- Faramarz Kola Location within Iran
- Coordinates: 36°21′35″N 52°48′35″E﻿ / ﻿36.35972°N 52.80972°E
- Country: Iran
- Province: Mazandaran
- County: North Savadkuh
- District: Narenjestan
- Rural District: Hatkeh

Population (2016)
- • Total: 632
- Time zone: UTC+3:30 (IRST)

= Faramarz Kola =

Village in Mazandaran province, Iran

Faramarz Kola (فرامرزكلا) (Note: Also romanized as Farāmarz Kolā) is a village in Hatkeh Rural District of Narenjestan District in North Savadkuh County, Mazandaran province, Iran.

==Demographics==
===Population===
At the time of the 2006 National Census, the village's population was 561 in 143 households, when it was in Sharq va Gharb-e Shirgah Rural District of the former Shirgah District in Savadkuh County. The following census in 2011 counted 545 people in 165 households.
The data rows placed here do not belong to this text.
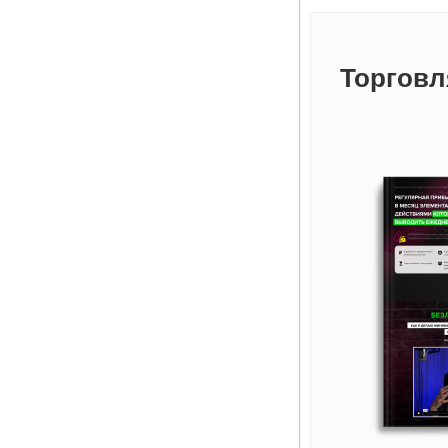
Торговл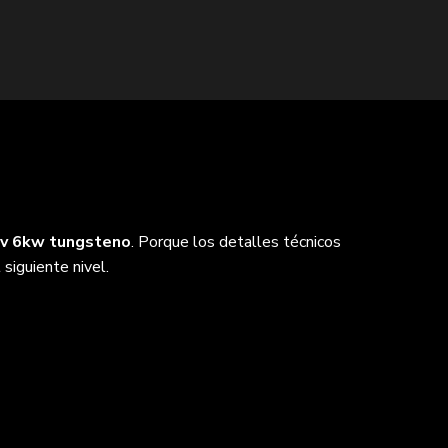
iv 6kw tungsteno
. Porque los detalles técnicos
 siguiente nivel.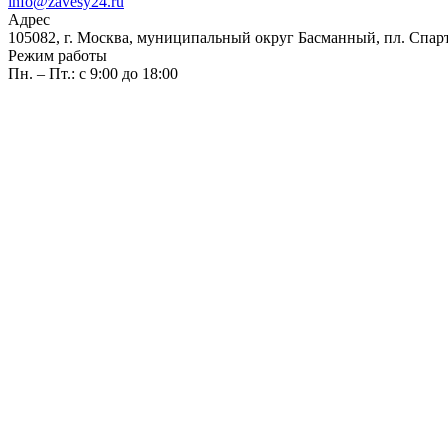
info@zavesy24.ru
Адрес
105082, г. Москва, муниципальный округ Басманный, пл. Спартак
Режим работы
Пн. – Пт.: с 9:00 до 18:00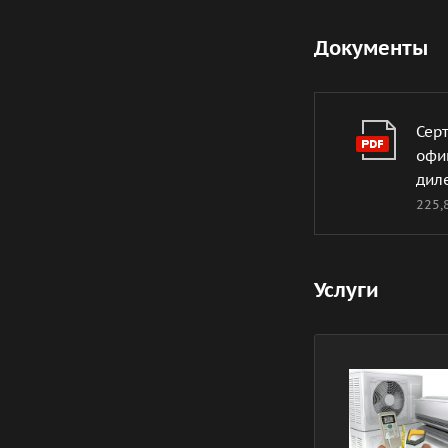
Документы
Сер
офи
диле
225,
Услуги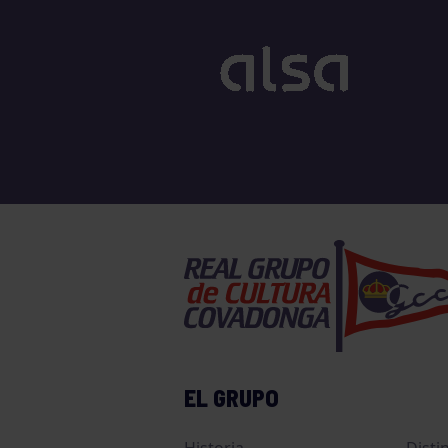
EL GRUPO
Historia
Disti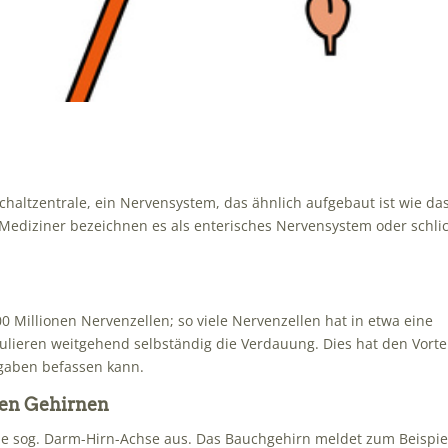
chaltzentrale, ein Nervensystem, das ähnlich aufgebaut ist wie da
Mediziner bezeichnen es als enterisches Nervensystem oder schli
0 Millionen Nervenzellen; so viele Nervenzellen hat in etwa eine
lieren weitgehend selbständig die Verdauung. Dies hat den Vortei
fgaben befassen kann.
en Gehirnen
e sog. Darm-Hirn-Achse aus. Das Bauchgehirn meldet zum Beispie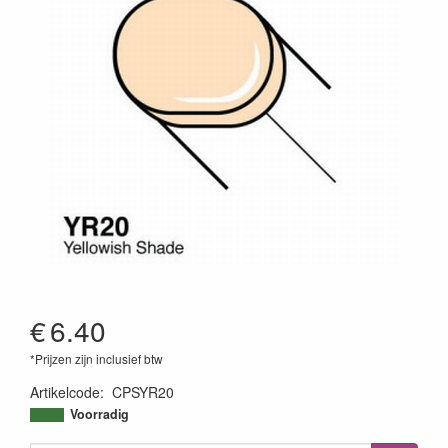
€
6.40
*Prijzen zijn inclusief btw
Artikelcode
:
CPSYR20
4511338008393
Voorradig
The 2016 census measured the population of the village as 632 people in 202 households, by which time the district had been separated from the county in the establishment of North Savadkuh County. The rural district was transferred to the new Central District, and Faramarz Kola was transferred to Hatkeh Rural District created in the new Narenjestan District.